Let’s say you’re just completing your first full year of working at XYZ company. All of a sudden management announces they need to layoff 2,000 employees in the next three months. How can you survive the cut?
Depending on the situation there may be absolutely nothing you can do to save your job – no matter how awesome you are. But in many circumstances, company managers view periods of economic hardship as opportunities to cut dead weight.
If you find yourself working for a company facing massive layoffs, and you want to avoid the cut, you need to make it hard for your managers to put you on the chopping block. How do you convince them that you should be spared? Here are ten ways to convince your boss that you are too valuable to let go.

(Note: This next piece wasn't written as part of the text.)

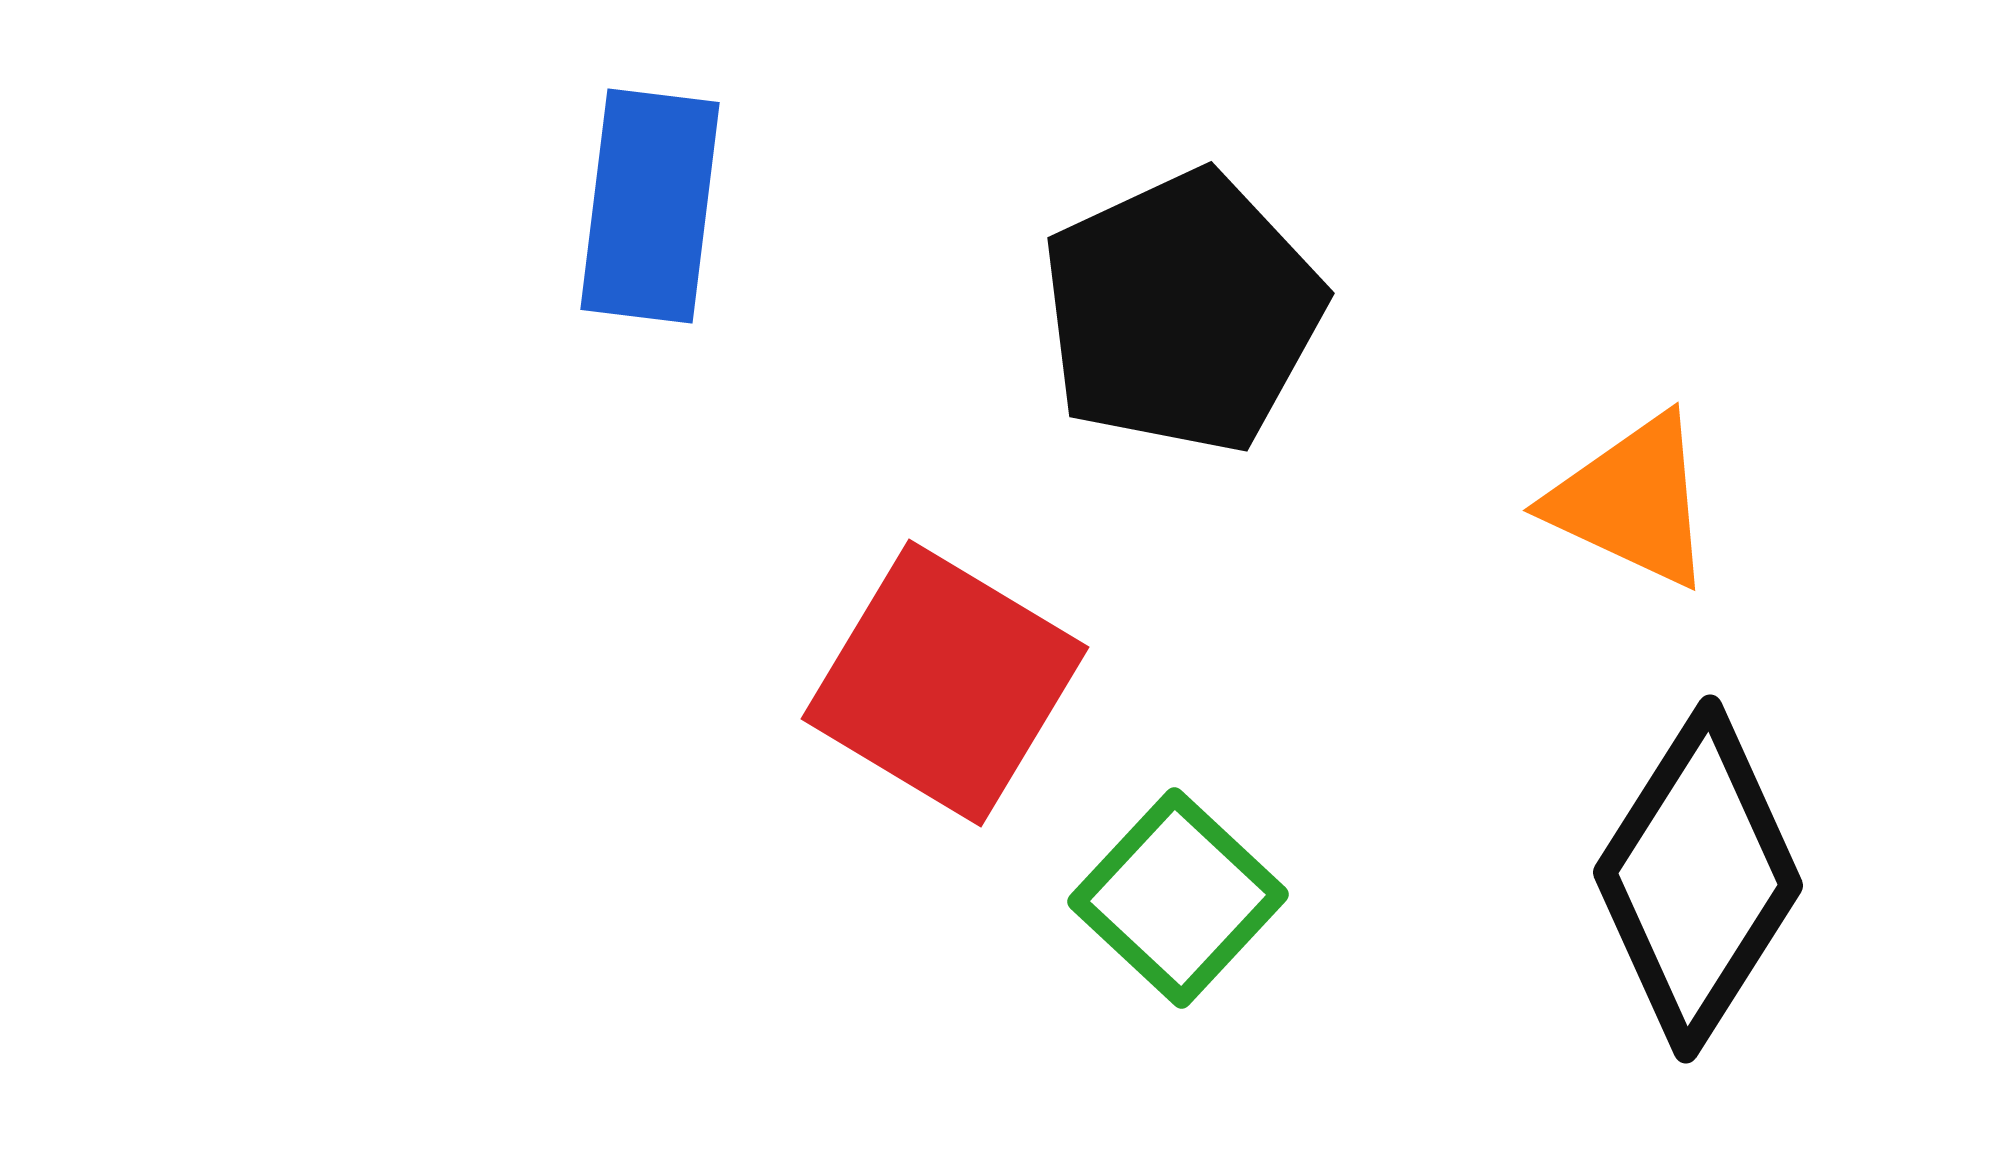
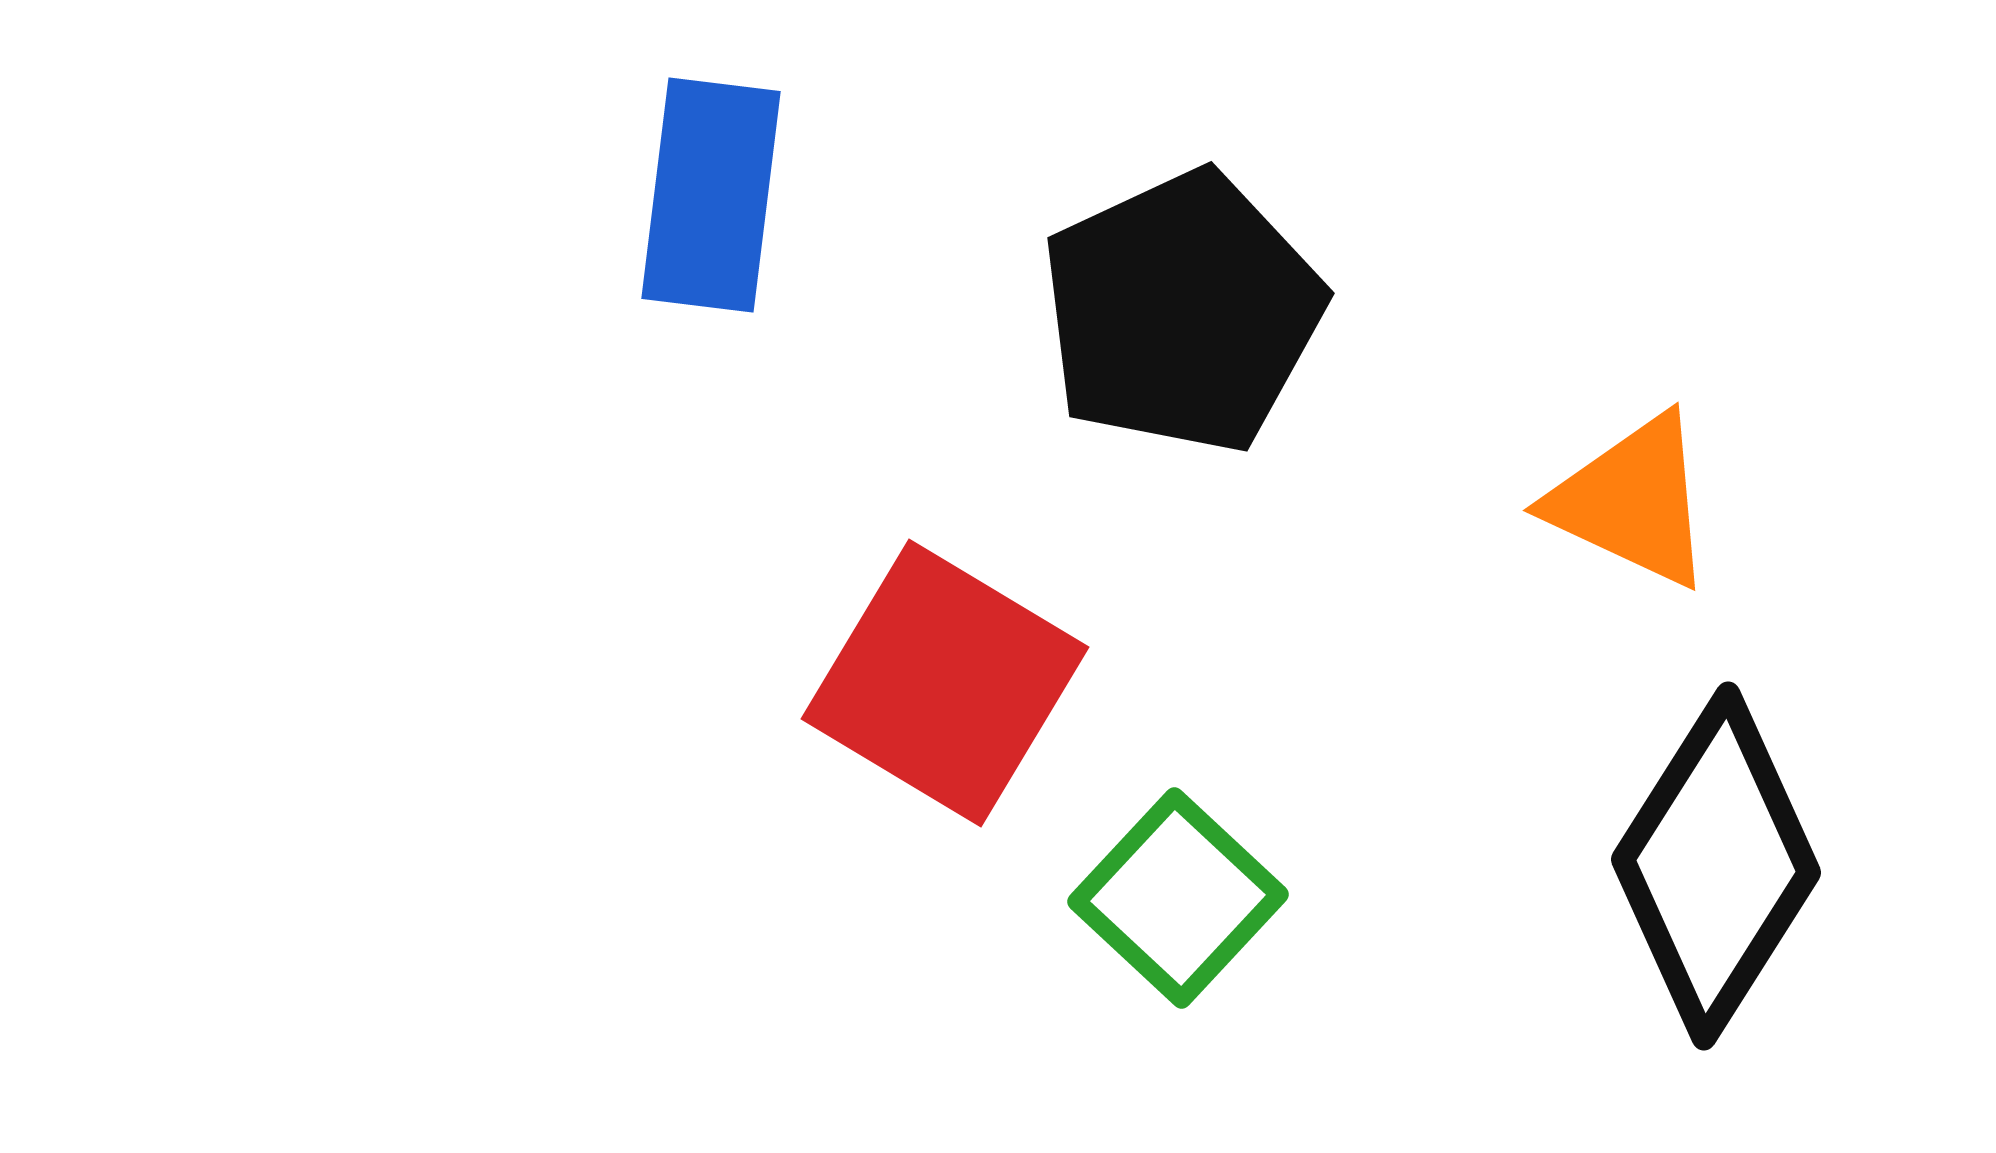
blue rectangle: moved 61 px right, 11 px up
black diamond: moved 18 px right, 13 px up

1. Have a positive attitude
Your managers hear enough doom-and-gloom news during a bad economy without you whining to them all day too. Now is the time to be part of the solution, not a naysayer who creates more problems. Don’t contribute to negative conversations in the office that do nothing to drive progress. Remember, people respond more favorably and in surprising ways to leaders who stay positive and optimistic even in very dark times.
2. Be self-aware
How do you affect your colleagues, managers and other peers in your work environment? Do you make the office a more pleasant experience for customers and co-workers, or do you create chaos? Do you contribute to the bottom line or detract from it? How do people perceive you at work?
Think hard about the interactions you have with your peers at work and strive to make each one a positive experience. Being someone who is difficult to work with is not a good long-term career strategy.
3. Exhibit flexibility
Managing someone who is incapable of adapting quickly to changing priorities in a good economy is hell. In a recession, it’s unbearable. And it’s one headache that can be swiftly cured by eliminating that persons job. If you cannot adapt to change in your workplace, you’ll be one of the first people that comes to mind for a pink slip.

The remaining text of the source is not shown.